* [ASSIGNMENT] Where the lines below hold images, skip those and copy every word exactly.

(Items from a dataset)

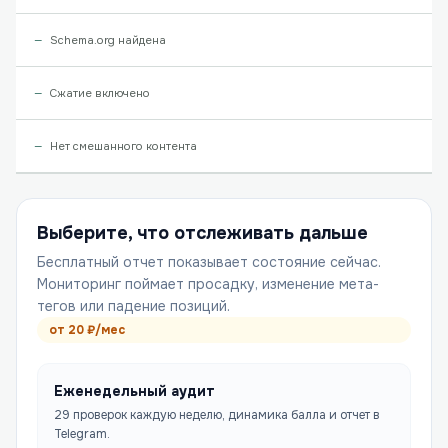
Schema.org найдена
Сжатие включено
Нет смешанного контента
Выберите, что отслеживать дальше
Бесплатный отчет показывает состояние сейчас.
Мониторинг поймает просадку, изменение мета-
тегов или падение позиций.
от
20
₽/мес
Еженедельный аудит
29 проверок каждую неделю, динамика балла и отчет в
Telegram.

* [TASK RESPONSE]
Schema.org найдена
Сжатие включено
Нет смешанного контента
Выберите, что отслеживать дальше
Бесплатный отчет показывает состояние сейчас.
Мониторинг поймает просадку, изменение мета-
тегов или падение позиций.
от
20
₽/мес
Еженедельный аудит
29 проверок каждую неделю, динамика балла и отчет в
Telegram.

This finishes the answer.